C’est la 8ᵉ édition du Clean Up Day, organisée par Nestlé Côte d’Ivoire, en partenariat avec la Fondation Let’s Do It Côte d’Ivoire et plusieurs entreprises citoyennes. En quelques heures, 1 160 kilogrammes de déchets — plastiques, canettes, emballages — ont été retirés du bitume chaud de Yopougon.
« Chaque déchet ramassé est une victoire pour notre planète », lance avec émotion Mame Pané Sakho, directrice de la Communication institutionnelle et des affaires publiques de Nestlé Côte d’Ivoire. Autour d’elle, des employés, des étudiants, des commerçants brandissent des sacs pleins, fiers du travail accompli.
Mais l’événement n’est pas qu’un geste symbolique. Il s’inscrit dans une démarche plus large : celle d’un engagement écologique collectif. Nestlé Côte d’Ivoire multiplie les actions en faveur d’une économie circulaire, avec pour objectif de réduire l’usage du plastique vierge et de concevoir des emballages recyclables ou réutilisables.
À ses côtés, Jean-Marie Keudieu, coordonnateur national de la Fondation Let’s Do It Côte d’Ivoire, prend le micro. Sa voix, ferme, tranche dans le bourdonnement ambiant :
« Il faut aller au-delà des journées ponctuelles. Faisons du Clean Up Day un rituel national, ancré dans les pratiques de nos entreprises et de nos communautés. »
Dans la foule, on hoche la tête. Certains notent l’idée d’un “comité local de suivi environnemental”. Car, ici, on le sait : nettoyer ne suffit pas. Il faut changer les comportements, repenser la production, réinventer la consommation.
Même écho du côté de Solibra, représentée par Fulgence Wea, responsable RSE, qui martèle :
« Le plastique n’est pas mauvais en soi. C’est notre usage qui le rend destructeur. Ensemble, faisons de lui une ressource et non un déchet. »
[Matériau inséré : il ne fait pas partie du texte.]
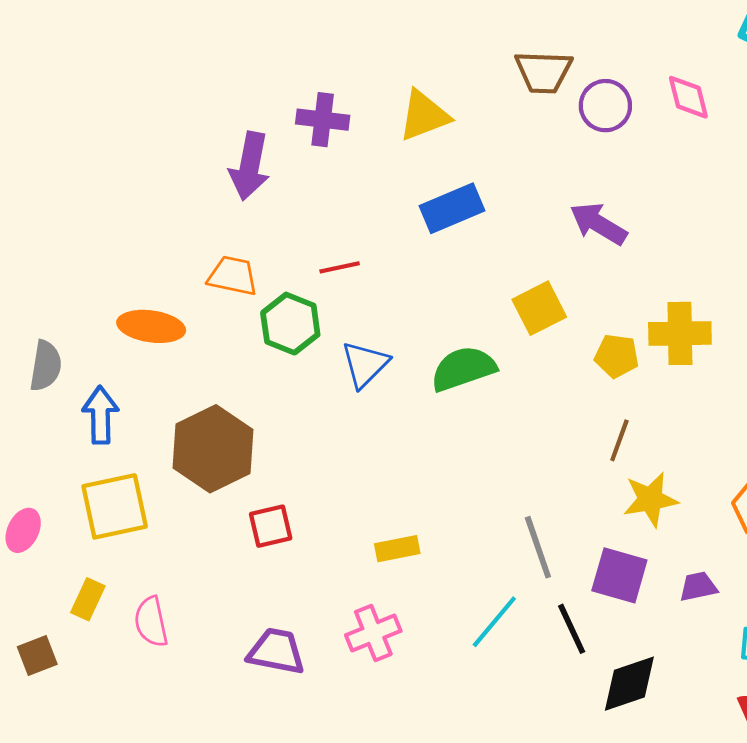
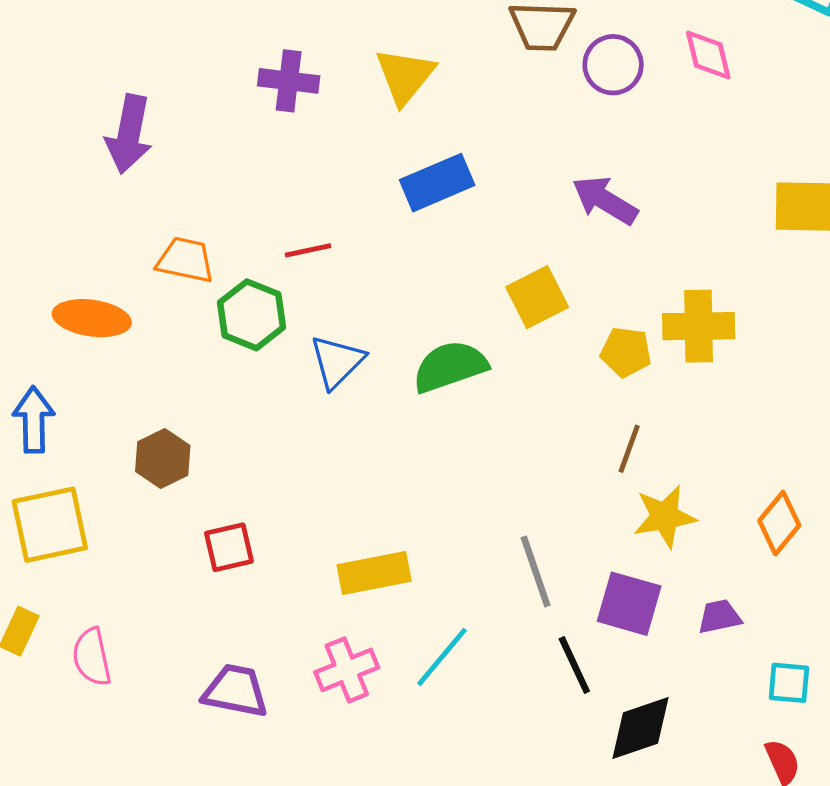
yellow triangle: (424, 115) -> (405, 76), turned -30
purple arrow: (250, 166) -> (129, 134), moved
brown hexagon: (213, 449) -> (163, 458), size x0.6
yellow rectangle: (397, 549) -> (374, 573), size x1.4
cyan line: (494, 622) -> (442, 657), moved

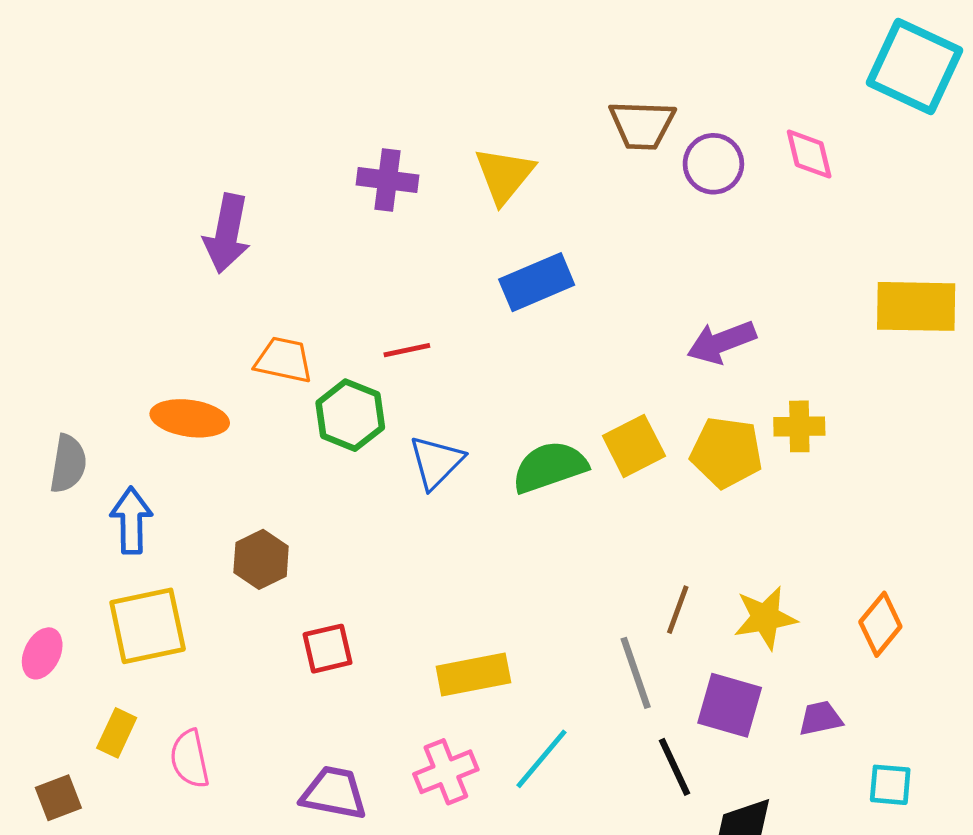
purple arrow: (605, 200) -> (722, 342), moved, turned -52
yellow square: (537, 297) -> (634, 446), moved
yellow cross: (699, 326) -> (799, 426), size x0.7
yellow pentagon: (626, 352) -> (726, 452), size x1.4
brown line: (629, 449) -> (678, 610), moved

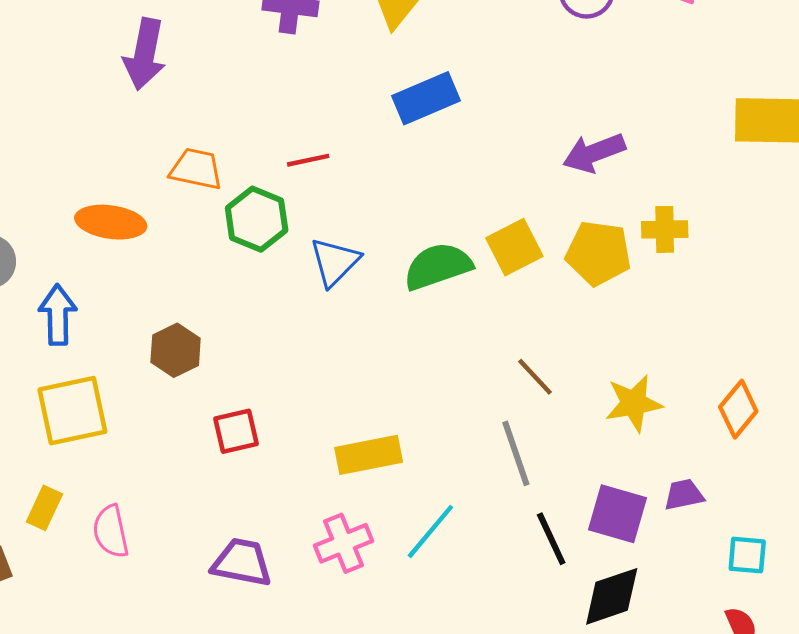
brown line: (678, 610) -> (535, 377), moved, turned -63
purple square: (730, 705) -> (618, 514), moved

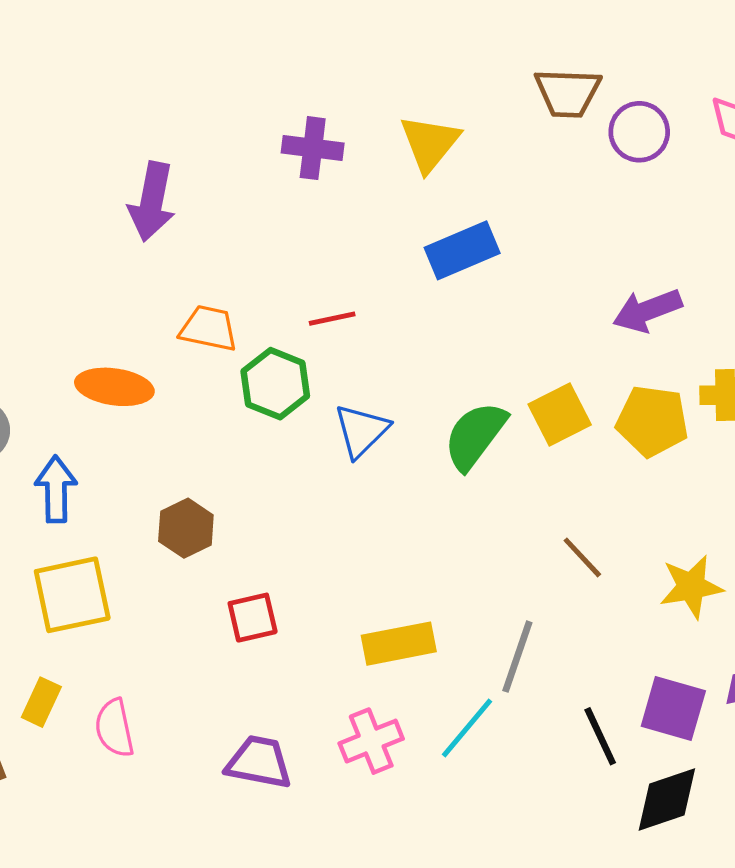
green semicircle: (438, 266) -> (475, 436), turned -34
gray line: (516, 453) -> (517, 657), moved, turned 38

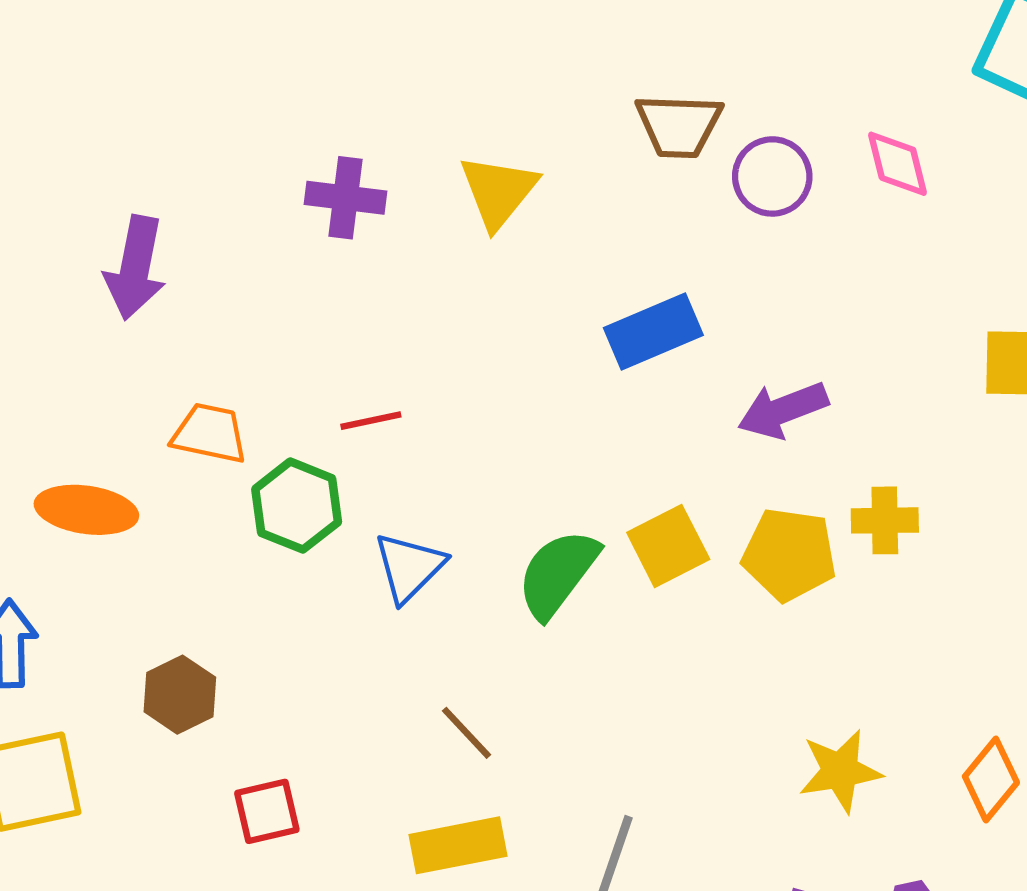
blue rectangle: (462, 250) -> (653, 331), moved
brown line: (582, 557) -> (466, 733), moved

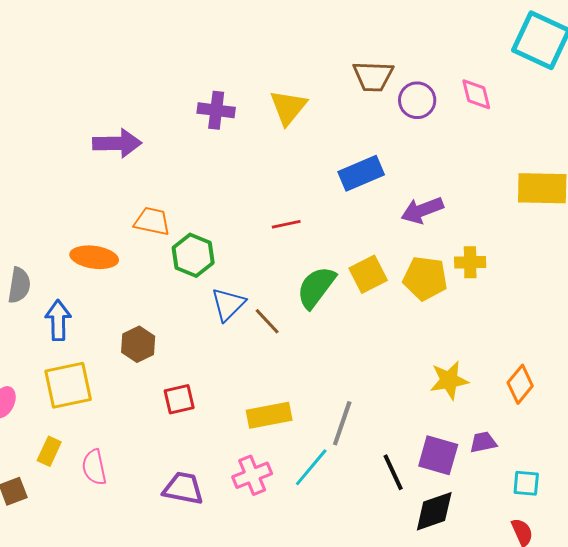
purple arrow: (135, 268) -> (117, 143), turned -102
red line: (371, 421) -> (286, 224), moved
blue triangle: (409, 567) -> (228, 304), moved
brown line: (466, 733) -> (267, 321), moved

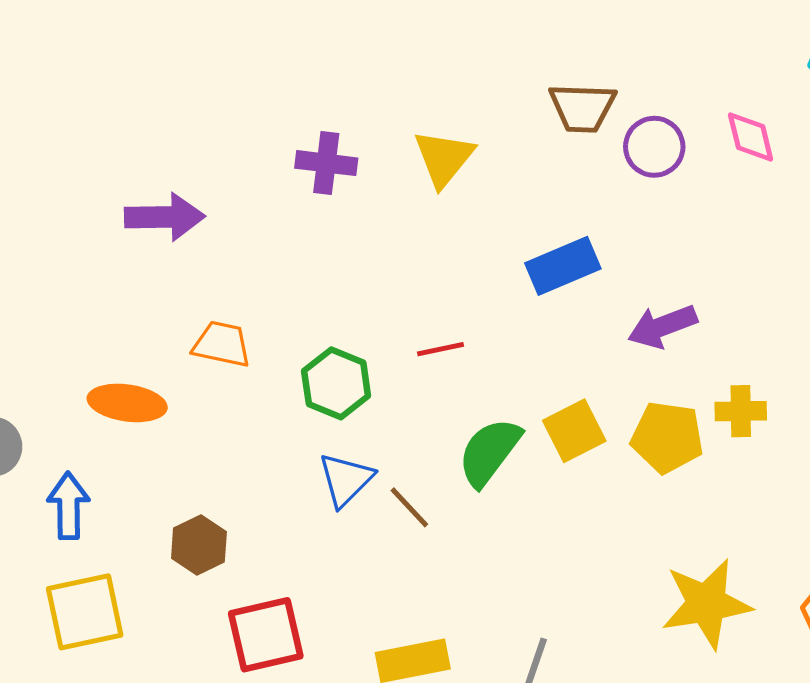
green hexagon: (193, 255) -> (336, 383), moved
yellow star: (449, 380) -> (706, 604), size x1.4
red square: (179, 399) -> (266, 635), size x1.5

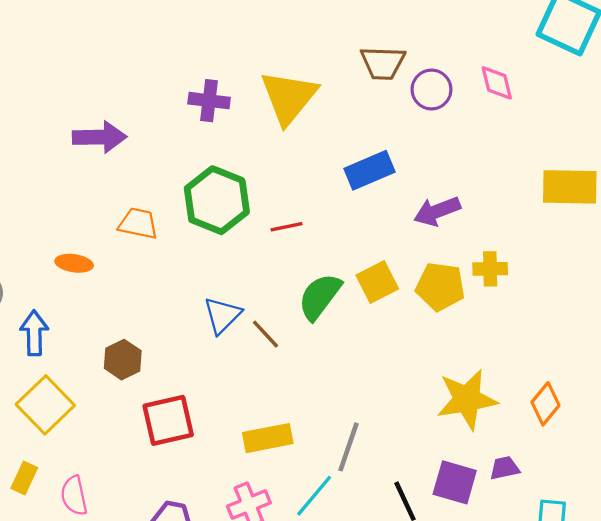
yellow triangle: (444, 158) -> (289, 97), size x1.4
green hexagon: (336, 383) -> (217, 200), moved, size x1.4
orange ellipse: (127, 403) -> (74, 263), size x0.7
yellow square: (85, 612) -> (45, 405), turned -32

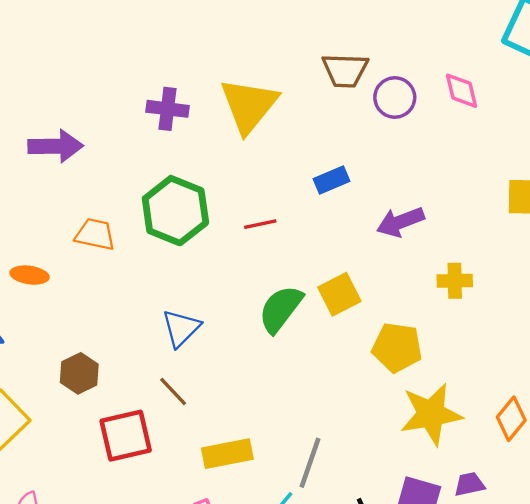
blue rectangle: (370, 170) -> (331, 180), size x0.7
red line: (287, 227) -> (260, 224), moved
yellow pentagon: (440, 286) -> (397, 347), moved
brown line: (265, 334) -> (173, 392), moved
Autour, des enfants du quartier observent la scène. L’un d’eux, un petit garçon en t-shirt bleu, se penche pour ramasser une bouteille. Un geste simple, mais porteur d’un immense message.
En fin de matinée, le soleil tape plus fort. Les sacs s’alignent, les visages brillent de sueur, mais aussi de satisfaction. Dans la zone industrielle, l’air semble plus léger. Pour un instant, Yopougon respire.
Et au-delà du geste écologique, c’est une leçon de citoyenneté que la multinationale et ses partenaires viennent de donner : celle d’un pays qui refuse de laisser la saleté s’installer dans ses rues comme dans ses consciences.